Thank you, Governor, and thanks for being here once again.
When we talked about interest deductibility, you pointed out the risks to it and also the good points or the reason to do it. It seems to me there is a risk that announcing you will be doing it without having the plan in place could bring uncertainty to people as to their investments in Canada, and to head offices in Canada, and those things. But that's not the point I want to raise with you today.
I want to talk about the consumer price index and inflation. Being from the east, we're getting hit with a double whammy now, with the rise in the Canadian dollar—which is the negative side of our success, because we export a lot of fish and a lot of products such as tires into the U.S. market and are at a disadvantage vis-à-vis the situation with a lower Canadian dollar—and with the increasing price of energy for gasoline, diesel, and all of those products.

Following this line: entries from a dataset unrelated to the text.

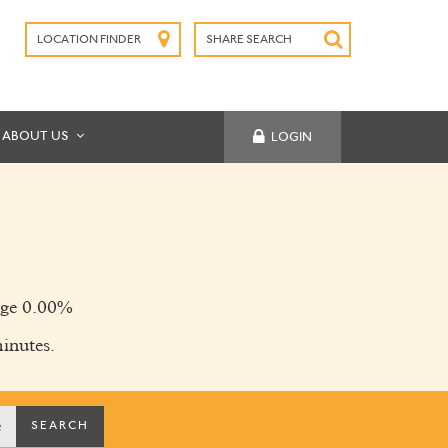
LOCATION FINDER
SHARE SEARCH
SUBMIT
ABOUT US
LOGIN
ge 0.00%
inutes.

It costs us more to harvest our fish, it costs us more to ship our products, and our energy is high.
If I speak to a household or a small business, they will tell me their inflation rate is a lot higher than 3%. When I look at your figures for domestic consumption, showing an increase in the 4% to 5% range, they would tend to point to a lot of that being on the energy side also. The energy side, in the basket of goods being bought, is disproportionate to all other items in those areas.
Can you tell me whether you've made those calculations, if you can identify them, and whether you see ongoing risks for the future?